Found same problem reported here: Spring-data-redis @Cacheable java.lang.ClassCastException: java.util.HashMap cannot be cast to java.lang.String

I researched for quite some time but have no ideas. Please suggest. Thanks a ton in advance.

Slater answered 27/2, 2018 at 19:19 Comment(3)
UPDATE: This is resolved by using a different Serializer with Generics and passing in the ObjectMapper. Use Jackson2JsonRedisSerializer< MyObject> and objectSerializer.setObjectMapper(objectMapper).Slater
It doesn't solve the original problem.Disputatious
Using Jackson2JsonRedisSerializer<MyObject> could solve your specific case but it's no a scalable solution since you cannot add more than one Jackson2JsonRedisSerializer to the redisTemplateTinea
C
14

Reason

You have customized the objectMapper, and there is no class name in the Redis value. So it can't be deserialized into the real type.

You can check the redis value, there is no "@class" : "com.xxxx.xxx.entity.xx" in the redis value.

My solution

@Bean
public RedisCacheConfiguration redisCacheConfiguration(ObjectMapper objectMapper) {
    // Do not change the default object mapper, we need to serialize the class name into the value
    objectMapper = objectMapper.copy();
    // This methodo was deprecated in jackson 2.10 or higher use activateDefaultTyping intead of enableDefaultTyping 
    // objectMapper = objectMapper.enableDefaultTyping(ObjectMapper.DefaultTyping.NON_FINAL, JsonTypeInfo.As.PROPERTY);

    objectMapper = objectMapper.activateDefaultTyping(objectMapper.getPolymorphicTypeValidator(), ObjectMapper.DefaultTyping.NON_FINAL, JsonTypeInfo.As.PROPERTY);

    return RedisCacheConfiguration.defaultCacheConfig()
            .entryTtl(Duration.ofMinutes(1))
            .disableCachingNullValues()
            .serializeValuesWith(RedisSerializationContext.SerializationPair.fromSerializer(new GenericJackson2JsonRedisSerializer(objectMapper)));
}

I use the objectMapper.enableDefaultTyping() after digging into the source code of the GenericJackson2JsonRedisSerializer.class

Czechoslovak answered 11/10, 2021 at 3:29 Comment(1)
objectMapper.activateDefaultTyping( objectMapper.getPolymorphicTypeValidator(), ObjectMapper.DefaultTyping.NON_FINAL, JsonTypeInfo.As.PROPERTY );Monarchist
R
6

It worked for me by simply setting a new GenericJackson2JsonRedisSerializer() with no arguments, in both Key, value serializer and hash key, value serializer

@Bean
    public RedisTemplate<String, Object> redisTemplate(LettuceConnectionFactory lettuceConnectionFactory, ObjectMapper objectMapper) {
        final RedisTemplate<String, Object> redisTemplate = new RedisTemplate<String, Object>();
        redisTemplate.setConnectionFactory(lettuceConnectionFactory);
        // value serializer
        redisTemplate.setKeySerializer(new StringRedisSerializer());
        redisTemplate.setValueSerializer(new GenericJackson2JsonRedisSerializer());
        // hash value serializer
        redisTemplate.setHashKeySerializer(new StringRedisSerializer());
        redisTemplate.setHashValueSerializer(new GenericJackson2JsonRedisSerializer());

        logger.info("wiring up Redistemplate...");
        return redisTemplate;
    }
Rarefy answered 7/12, 2019 at 16:38 Comment(0)
G
1

Jesus, why is it so hard to configure ? I almost did this manually.

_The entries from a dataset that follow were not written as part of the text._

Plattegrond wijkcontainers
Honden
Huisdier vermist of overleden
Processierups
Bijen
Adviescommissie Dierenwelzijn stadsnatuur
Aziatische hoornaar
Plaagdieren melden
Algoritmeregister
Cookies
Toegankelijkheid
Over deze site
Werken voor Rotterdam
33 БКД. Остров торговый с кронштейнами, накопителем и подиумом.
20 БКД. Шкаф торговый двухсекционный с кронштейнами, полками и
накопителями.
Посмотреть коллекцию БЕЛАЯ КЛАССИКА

Java ecosystem solves some complexities beautifully but brings a lot of new ones.

Anyway, I'm using Kotlin with Spring Boot 3 using @Cacheable on a Feign HTTP client interface's method and was able to resolve this by the following configurations:

private fun redisCacheDefaultConfiguration(ttlInMinutes: Long) = RedisCacheConfiguration
    .defaultCacheConfig()
    .disableCachingNullValues()
    .entryTtl(Duration.ofMinutes(ttlInMinutes))
    .prefixCacheNameWith("cachename:")
    .serializeKeysWith(SerializationPair.fromSerializer(StringRedisSerializer()))
    .serializeValuesWith(SerializationPair.fromSerializer(GenericJackson2JsonRedisSerializer(getObjectMapper())))

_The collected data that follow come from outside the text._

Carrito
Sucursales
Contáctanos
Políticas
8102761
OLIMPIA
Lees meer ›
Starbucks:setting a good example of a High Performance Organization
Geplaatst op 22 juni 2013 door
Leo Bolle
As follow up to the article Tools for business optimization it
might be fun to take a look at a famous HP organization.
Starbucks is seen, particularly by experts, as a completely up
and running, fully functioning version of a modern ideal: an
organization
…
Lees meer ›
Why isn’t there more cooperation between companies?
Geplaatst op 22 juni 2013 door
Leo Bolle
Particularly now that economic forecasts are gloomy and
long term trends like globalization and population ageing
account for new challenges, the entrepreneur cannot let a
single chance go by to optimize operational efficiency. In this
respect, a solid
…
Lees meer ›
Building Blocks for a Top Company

private fun getObjectMapper(): ObjectMapper {
    val objectMapper = JacksonConfiguration().defaultObjectMapper().copy()
    var defaultTypeResolver: StdTypeResolverBuilder = ObjectMapper.DefaultTypeResolverBuilder(
        ObjectMapper.DefaultTyping.EVERYTHING,
        objectMapper.polymorphicTypeValidator
    )
    defaultTypeResolver = defaultTypeResolver.init(JsonTypeInfo.Id.CLASS, null)
    defaultTypeResolver = defaultTypeResolver.inclusion(JsonTypeInfo.As.PROPERTY)
    objectMapper.setDefaultTyping(defaultTypeResolver)
    return objectMapper
}

By the way, this is the same ObjectMapper created by GenericJackson2JsonRedisSerializer if you use the no args constructor. I only did this because my instantiation of the mapper have some other configurations that i'd like to be used.

The entry on redis was:

{
  "@class": "com.path.to.my.DataClazzObj",
  "id": ["java.util.UUID", "a1261350-ca26-4588-961c-c79a42990111"]
}

Not pretty, but does the job.

Godwin answered 4/8, 2023 at 19:4 Comment(1)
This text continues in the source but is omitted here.